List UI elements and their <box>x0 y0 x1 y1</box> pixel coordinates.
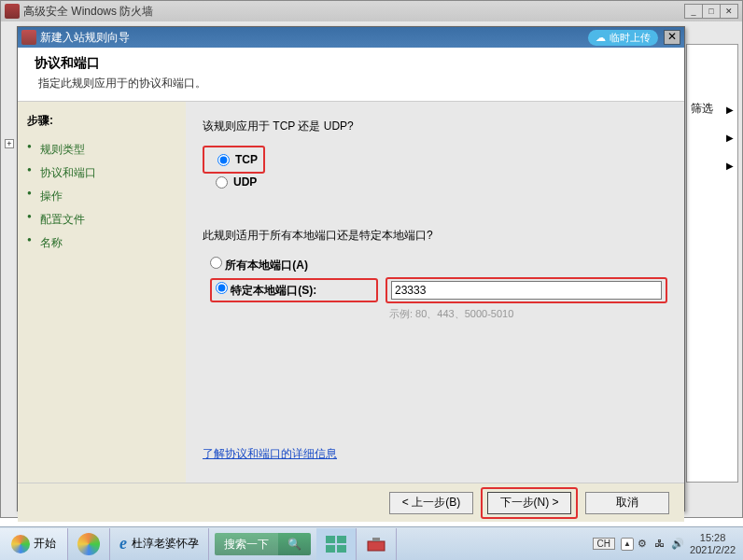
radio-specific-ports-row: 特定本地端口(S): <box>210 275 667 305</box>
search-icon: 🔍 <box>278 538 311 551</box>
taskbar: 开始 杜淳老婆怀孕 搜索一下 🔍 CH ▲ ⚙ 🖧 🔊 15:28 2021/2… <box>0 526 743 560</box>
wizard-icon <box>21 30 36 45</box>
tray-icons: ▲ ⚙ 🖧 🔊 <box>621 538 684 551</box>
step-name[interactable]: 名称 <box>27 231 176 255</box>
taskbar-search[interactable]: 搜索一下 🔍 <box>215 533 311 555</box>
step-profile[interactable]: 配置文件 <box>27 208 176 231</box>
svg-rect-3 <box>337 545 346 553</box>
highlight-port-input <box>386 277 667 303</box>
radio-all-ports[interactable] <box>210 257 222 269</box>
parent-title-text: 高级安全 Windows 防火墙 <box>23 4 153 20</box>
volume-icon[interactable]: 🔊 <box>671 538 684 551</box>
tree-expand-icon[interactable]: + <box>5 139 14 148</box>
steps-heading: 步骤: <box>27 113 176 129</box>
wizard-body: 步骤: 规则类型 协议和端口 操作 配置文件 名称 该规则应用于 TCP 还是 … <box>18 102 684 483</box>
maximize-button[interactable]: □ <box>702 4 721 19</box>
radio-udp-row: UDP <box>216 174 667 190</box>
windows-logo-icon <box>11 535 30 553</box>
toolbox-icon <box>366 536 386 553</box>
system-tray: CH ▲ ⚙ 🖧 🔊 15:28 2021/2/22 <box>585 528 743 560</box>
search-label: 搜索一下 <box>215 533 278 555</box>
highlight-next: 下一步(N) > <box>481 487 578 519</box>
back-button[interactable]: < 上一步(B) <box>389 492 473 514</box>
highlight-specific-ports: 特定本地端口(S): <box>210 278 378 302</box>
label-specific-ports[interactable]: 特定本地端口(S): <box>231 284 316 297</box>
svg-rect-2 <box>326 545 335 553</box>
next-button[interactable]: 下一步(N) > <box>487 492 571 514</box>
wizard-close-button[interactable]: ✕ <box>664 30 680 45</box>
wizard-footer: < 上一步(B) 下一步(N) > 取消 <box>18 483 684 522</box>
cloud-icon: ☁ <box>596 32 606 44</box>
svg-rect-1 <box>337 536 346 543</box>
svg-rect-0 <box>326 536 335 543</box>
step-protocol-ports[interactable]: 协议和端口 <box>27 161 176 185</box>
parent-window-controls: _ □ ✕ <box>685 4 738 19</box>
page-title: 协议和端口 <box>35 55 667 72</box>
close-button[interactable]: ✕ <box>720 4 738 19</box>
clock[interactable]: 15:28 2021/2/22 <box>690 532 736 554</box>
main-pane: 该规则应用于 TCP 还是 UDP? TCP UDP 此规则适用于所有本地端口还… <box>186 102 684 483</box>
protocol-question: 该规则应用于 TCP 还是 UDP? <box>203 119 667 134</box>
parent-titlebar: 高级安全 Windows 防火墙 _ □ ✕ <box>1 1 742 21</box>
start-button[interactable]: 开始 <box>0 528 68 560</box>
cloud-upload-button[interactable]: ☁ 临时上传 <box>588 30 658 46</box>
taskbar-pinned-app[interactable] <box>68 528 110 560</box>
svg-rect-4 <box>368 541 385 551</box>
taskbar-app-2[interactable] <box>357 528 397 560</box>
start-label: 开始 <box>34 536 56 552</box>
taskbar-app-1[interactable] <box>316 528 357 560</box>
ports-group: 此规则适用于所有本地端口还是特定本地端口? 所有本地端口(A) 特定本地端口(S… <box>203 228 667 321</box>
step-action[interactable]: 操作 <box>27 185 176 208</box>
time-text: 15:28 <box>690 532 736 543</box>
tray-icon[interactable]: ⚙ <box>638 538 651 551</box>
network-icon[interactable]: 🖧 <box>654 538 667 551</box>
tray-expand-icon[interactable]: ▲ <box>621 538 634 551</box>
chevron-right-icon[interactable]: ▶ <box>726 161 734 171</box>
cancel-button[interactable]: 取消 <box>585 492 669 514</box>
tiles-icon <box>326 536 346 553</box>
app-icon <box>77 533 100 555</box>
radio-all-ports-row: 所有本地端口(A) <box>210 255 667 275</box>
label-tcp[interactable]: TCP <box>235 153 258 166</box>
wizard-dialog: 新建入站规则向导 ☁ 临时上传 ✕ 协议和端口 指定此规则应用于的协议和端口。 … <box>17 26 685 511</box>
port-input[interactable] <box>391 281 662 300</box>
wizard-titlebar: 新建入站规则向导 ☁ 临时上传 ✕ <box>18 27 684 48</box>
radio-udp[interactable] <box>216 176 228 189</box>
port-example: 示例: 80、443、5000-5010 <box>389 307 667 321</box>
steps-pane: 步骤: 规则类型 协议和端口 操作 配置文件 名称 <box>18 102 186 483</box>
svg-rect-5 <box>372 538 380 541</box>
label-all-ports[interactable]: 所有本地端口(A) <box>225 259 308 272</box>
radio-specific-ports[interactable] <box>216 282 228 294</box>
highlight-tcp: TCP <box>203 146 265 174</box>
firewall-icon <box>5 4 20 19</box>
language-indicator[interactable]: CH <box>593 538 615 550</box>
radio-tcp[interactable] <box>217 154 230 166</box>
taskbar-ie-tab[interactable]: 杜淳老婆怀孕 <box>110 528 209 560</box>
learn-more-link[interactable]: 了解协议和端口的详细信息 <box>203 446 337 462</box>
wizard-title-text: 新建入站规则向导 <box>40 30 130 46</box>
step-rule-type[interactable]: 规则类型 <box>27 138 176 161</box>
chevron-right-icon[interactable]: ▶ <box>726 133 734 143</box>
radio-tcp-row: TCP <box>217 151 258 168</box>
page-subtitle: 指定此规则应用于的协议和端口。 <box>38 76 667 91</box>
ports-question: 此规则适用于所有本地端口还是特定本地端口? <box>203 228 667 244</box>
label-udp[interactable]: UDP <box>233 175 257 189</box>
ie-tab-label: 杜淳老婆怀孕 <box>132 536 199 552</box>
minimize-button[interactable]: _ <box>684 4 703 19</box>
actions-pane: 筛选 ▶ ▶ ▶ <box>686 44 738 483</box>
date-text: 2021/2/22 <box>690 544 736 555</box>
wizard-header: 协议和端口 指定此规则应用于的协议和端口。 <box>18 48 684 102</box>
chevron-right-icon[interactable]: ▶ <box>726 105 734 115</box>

__________________________________________________

— What you should do —
Every entry is to be reproduced word for word, and no image is carried over.

— Reply to the task —
List UI elements and their <box>x0 y0 x1 y1</box> pixel coordinates.
radio-specific-ports-row: 特定本地端口(S): <box>210 275 667 305</box>
search-icon: 🔍 <box>278 538 311 551</box>
taskbar: 开始 杜淳老婆怀孕 搜索一下 🔍 CH ▲ ⚙ 🖧 🔊 15:28 2021/2… <box>0 526 743 560</box>
wizard-icon <box>21 30 36 45</box>
tray-icons: ▲ ⚙ 🖧 🔊 <box>621 538 684 551</box>
step-name[interactable]: 名称 <box>27 231 176 255</box>
taskbar-search[interactable]: 搜索一下 🔍 <box>215 533 311 555</box>
step-profile[interactable]: 配置文件 <box>27 208 176 231</box>
svg-rect-3 <box>337 545 346 553</box>
highlight-port-input <box>386 277 667 303</box>
radio-all-ports[interactable] <box>210 257 222 269</box>
parent-title-text: 高级安全 Windows 防火墙 <box>23 4 153 20</box>
volume-icon[interactable]: 🔊 <box>671 538 684 551</box>
tree-expand-icon[interactable]: + <box>5 139 14 148</box>
steps-heading: 步骤: <box>27 113 176 129</box>
wizard-body: 步骤: 规则类型 协议和端口 操作 配置文件 名称 该规则应用于 TCP 还是 … <box>18 102 684 483</box>
maximize-button[interactable]: □ <box>702 4 721 19</box>
radio-udp-row: UDP <box>216 174 667 190</box>
windows-logo-icon <box>11 535 30 553</box>
toolbox-icon <box>366 536 386 553</box>
system-tray: CH ▲ ⚙ 🖧 🔊 15:28 2021/2/22 <box>585 528 743 560</box>
search-label: 搜索一下 <box>215 533 278 555</box>
highlight-next: 下一步(N) > <box>481 487 578 519</box>
back-button[interactable]: < 上一步(B) <box>389 492 473 514</box>
highlight-specific-ports: 特定本地端口(S): <box>210 278 378 302</box>
label-specific-ports[interactable]: 特定本地端口(S): <box>231 284 316 297</box>
svg-rect-2 <box>326 545 335 553</box>
next-button[interactable]: 下一步(N) > <box>487 492 571 514</box>
wizard-close-button[interactable]: ✕ <box>664 30 680 45</box>
wizard-footer: < 上一步(B) 下一步(N) > 取消 <box>18 483 684 522</box>
cloud-icon: ☁ <box>596 32 606 44</box>
svg-rect-1 <box>337 536 346 543</box>
svg-rect-0 <box>326 536 335 543</box>
step-protocol-ports[interactable]: 协议和端口 <box>27 161 176 185</box>
parent-window-controls: _ □ ✕ <box>685 4 738 19</box>
page-title: 协议和端口 <box>35 55 667 72</box>
close-button[interactable]: ✕ <box>720 4 738 19</box>
clock[interactable]: 15:28 2021/2/22 <box>690 532 736 554</box>
main-pane: 该规则应用于 TCP 还是 UDP? TCP UDP 此规则适用于所有本地端口还… <box>186 102 684 483</box>
protocol-question: 该规则应用于 TCP 还是 UDP? <box>203 119 667 134</box>
parent-titlebar: 高级安全 Windows 防火墙 _ □ ✕ <box>1 1 742 21</box>
start-button[interactable]: 开始 <box>0 528 68 560</box>
cloud-upload-button[interactable]: ☁ 临时上传 <box>588 30 658 46</box>
taskbar-pinned-app[interactable] <box>68 528 110 560</box>
svg-rect-4 <box>368 541 385 551</box>
taskbar-app-2[interactable] <box>357 528 397 560</box>
start-label: 开始 <box>34 536 56 552</box>
taskbar-app-1[interactable] <box>316 528 357 560</box>
ports-group: 此规则适用于所有本地端口还是特定本地端口? 所有本地端口(A) 特定本地端口(S… <box>203 228 667 321</box>
step-action[interactable]: 操作 <box>27 185 176 208</box>
time-text: 15:28 <box>690 532 736 543</box>
tray-icon[interactable]: ⚙ <box>638 538 651 551</box>
network-icon[interactable]: 🖧 <box>654 538 667 551</box>
tray-expand-icon[interactable]: ▲ <box>621 538 634 551</box>
chevron-right-icon[interactable]: ▶ <box>726 161 734 171</box>
cancel-button[interactable]: 取消 <box>585 492 669 514</box>
tiles-icon <box>326 536 346 553</box>
app-icon <box>77 533 100 555</box>
radio-all-ports-row: 所有本地端口(A) <box>210 255 667 275</box>
label-tcp[interactable]: TCP <box>235 153 258 166</box>
wizard-dialog: 新建入站规则向导 ☁ 临时上传 ✕ 协议和端口 指定此规则应用于的协议和端口。 … <box>17 26 685 511</box>
port-input[interactable] <box>391 281 662 300</box>
wizard-titlebar: 新建入站规则向导 ☁ 临时上传 ✕ <box>18 27 684 48</box>
radio-udp[interactable] <box>216 176 228 189</box>
port-example: 示例: 80、443、5000-5010 <box>389 307 667 321</box>
steps-pane: 步骤: 规则类型 协议和端口 操作 配置文件 名称 <box>18 102 186 483</box>
svg-rect-5 <box>372 538 380 541</box>
label-all-ports[interactable]: 所有本地端口(A) <box>225 259 308 272</box>
radio-specific-ports[interactable] <box>216 282 228 294</box>
highlight-tcp: TCP <box>203 146 265 174</box>
firewall-icon <box>5 4 20 19</box>
language-indicator[interactable]: CH <box>593 538 615 550</box>
radio-tcp[interactable] <box>217 154 230 166</box>
taskbar-ie-tab[interactable]: 杜淳老婆怀孕 <box>110 528 209 560</box>
learn-more-link[interactable]: 了解协议和端口的详细信息 <box>203 446 337 462</box>
wizard-title-text: 新建入站规则向导 <box>40 30 130 46</box>
step-rule-type[interactable]: 规则类型 <box>27 138 176 161</box>
chevron-right-icon[interactable]: ▶ <box>726 133 734 143</box>
radio-tcp-row: TCP <box>217 151 258 168</box>
page-subtitle: 指定此规则应用于的协议和端口。 <box>38 76 667 91</box>
ports-question: 此规则适用于所有本地端口还是特定本地端口? <box>203 228 667 244</box>
label-udp[interactable]: UDP <box>233 175 257 189</box>
ie-tab-label: 杜淳老婆怀孕 <box>132 536 199 552</box>
minimize-button[interactable]: _ <box>684 4 703 19</box>
actions-pane: 筛选 ▶ ▶ ▶ <box>686 44 738 483</box>
date-text: 2021/2/22 <box>690 544 736 555</box>
wizard-header: 协议和端口 指定此规则应用于的协议和端口。 <box>18 48 684 102</box>
chevron-right-icon[interactable]: ▶ <box>726 105 734 115</box>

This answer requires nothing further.